If you want your business to succeed in the coming decade (and who doesn’t?), you need to pay attention to big data, machine learning, and artificial intelligence (AI). Your very existence may depend on it.
Reason #1: AI is not science fiction. It’s a business disruptor.
For many, the term “artificial intelligence” conjures up images of robots stealing jobs from human workers, self-driving cars, and super computers taking over the world. However, in today’s environment (and specifically as it relates to your business), it’s much more about harnessing the power of big data and using machine learning to analyze that data for unseen insights and perform forecasts using a myriad of possible business scenarios and ever-changing factors.

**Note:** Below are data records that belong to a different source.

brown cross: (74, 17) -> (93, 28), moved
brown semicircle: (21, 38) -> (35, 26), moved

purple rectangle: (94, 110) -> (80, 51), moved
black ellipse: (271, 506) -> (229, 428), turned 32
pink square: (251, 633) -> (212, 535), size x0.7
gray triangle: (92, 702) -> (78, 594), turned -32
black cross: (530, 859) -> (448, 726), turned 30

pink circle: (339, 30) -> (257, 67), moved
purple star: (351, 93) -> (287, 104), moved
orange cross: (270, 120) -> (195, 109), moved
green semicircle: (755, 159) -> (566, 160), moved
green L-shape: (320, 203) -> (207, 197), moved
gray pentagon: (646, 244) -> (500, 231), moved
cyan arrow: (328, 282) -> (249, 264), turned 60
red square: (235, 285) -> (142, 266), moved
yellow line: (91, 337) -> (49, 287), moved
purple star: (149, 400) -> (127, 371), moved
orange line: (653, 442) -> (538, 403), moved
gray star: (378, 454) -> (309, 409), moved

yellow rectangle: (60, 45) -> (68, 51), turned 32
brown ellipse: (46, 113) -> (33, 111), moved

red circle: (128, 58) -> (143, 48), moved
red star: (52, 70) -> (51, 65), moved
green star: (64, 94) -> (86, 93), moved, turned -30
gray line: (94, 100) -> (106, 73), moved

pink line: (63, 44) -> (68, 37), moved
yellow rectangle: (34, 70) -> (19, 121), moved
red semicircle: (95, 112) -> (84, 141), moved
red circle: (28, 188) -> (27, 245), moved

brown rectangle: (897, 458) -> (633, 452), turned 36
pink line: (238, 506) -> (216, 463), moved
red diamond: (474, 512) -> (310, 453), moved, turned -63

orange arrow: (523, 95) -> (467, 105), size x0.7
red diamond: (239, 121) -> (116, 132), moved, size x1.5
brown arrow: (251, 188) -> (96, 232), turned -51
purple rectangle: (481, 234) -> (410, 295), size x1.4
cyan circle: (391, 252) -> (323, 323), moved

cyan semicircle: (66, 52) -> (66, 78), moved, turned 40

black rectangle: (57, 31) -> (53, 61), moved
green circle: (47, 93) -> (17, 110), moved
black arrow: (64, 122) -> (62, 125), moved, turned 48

So, what exactly are we talking about, then? With the precision analysis and forecasting that machine learning and AI can provide, you can make better business decisions. No more blindly stabbing in the dark, guessing which maneuvers will improve your bottom line.
AI is a game changer in today’s business environment, and if you want to play the game you need to get on the field.
Reason #2: AI is not on the way… it’s already here!
If you think AI is a mirage on some future horizon, think again. A study by Gartner reveals that 37% of businesses today have adopted AI – that’s a 270% increase over just four years ago, and every indication points to continued and exponential growth of AI.
With the implementation of AI on the rise your competitors will be looking to get on the bandwagon, if they aren’t already. You don’t want to be left in the dust!
Reason #3: AI will be the next General Purpose Technology (GPT).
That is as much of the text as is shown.